Session Chair: Prof. Jean-Michel EYMERI-DOUZANS, Sciences Po Toulouse

 


Presentations

Resilience of Public Administration in EU Member States: Assessing the Impact of NRRPs

Constantin Marius PROFIROIU1, Calin Emilian HINTEA2, Alina Georgiana PROFIROIU1, Ionut Ciprian NEGOITA1, Tudor Cristian TICLAU2, Vladimir Adrian COSTEA3

1Bucharest University of Economic Studies, Romania; 2Babes - Bolyai University; 3Research Institute of the University of Bucharest

The recent sanitary, security, and democratic deficit crises have exposed several vulnerabilities in public administrations across EU Member States. However, these challenges have also accelerated reforms, digitalization, and governance modernization, strengthening institutional resilience.

This article aims to identify key drivers of administrative resilience, the challenges of NRRP implementation, and a framework for scaling best practices to ensure long-term governance adaptability. By providing a data-driven assessment, this paper will offer recommendations for strengthening EU public administration resilience in the face of future crises.

To achieve this, we propose a cross-country comparative framework and adopt a comparative, mixed-methods approach, integrating quantitative analysis (European Commission’s Recovery and Resilience Scoreboard, OECD indicators, World Bank datasets), qualitative case studies, and comparative policy analysis to identify best practices and reform challenges.
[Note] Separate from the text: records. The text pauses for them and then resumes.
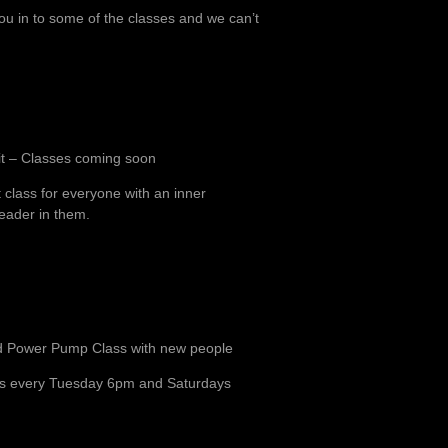
 in to some of the classes and we can’t
t – Classes coming soon
 class for everyone with an inner
eader in them.
 Power Pump Class with new people
s every Tuesday 6pm and Saturdays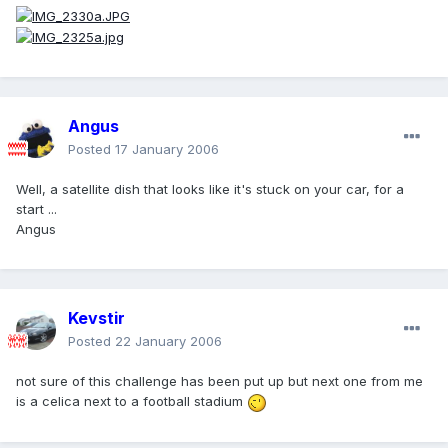
Angus
Posted
17 January 2006
Well, a satellite dish that looks like it's stuck on your car, for a
start ...
Angus
Kevstir
Posted
22 January 2006
not sure of this challenge has been put up but next one from me
is a celica next to a football stadium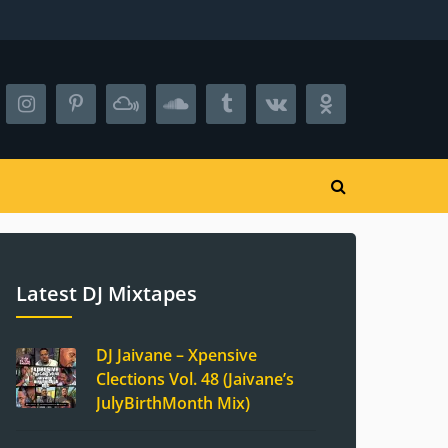
Latest DJ Mixtapes
DJ Jaivane – Xpensive
Clections Vol. 48 (Jaivane’s
JulyBirthMonth Mix)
Law and Administration revisited

Dacian Cosmin DRAGOS1, Philip Langbroek2, Cirstina Haruta3

1Babes Bolyai University; 2Utrecht University; 3Babes Bolyai University

Lawyers and public managers have grown apart in practice and in academia. In this article, which is an update of a study from 2018, we revisit the idea that administrative lawyers have focused on the judicial perspective and on legal accountabilities for outcomes, where public administrationists have taken on a predominantly instrumental perspective on organizational processes and measurable results. We argue that the unwillingness of both sides to communicate and cooperate is harmful from citizens’ perspective, because law and public administration alike try to influence human behavior. Citizen participation, transparency in public decision making and the realization of good governance norms are subjects that may be at the basis for future exchanges and cooperation, both in academia and in public administration. We also refer to recent tensions brought by crisis management and the ascent of algorithmic state.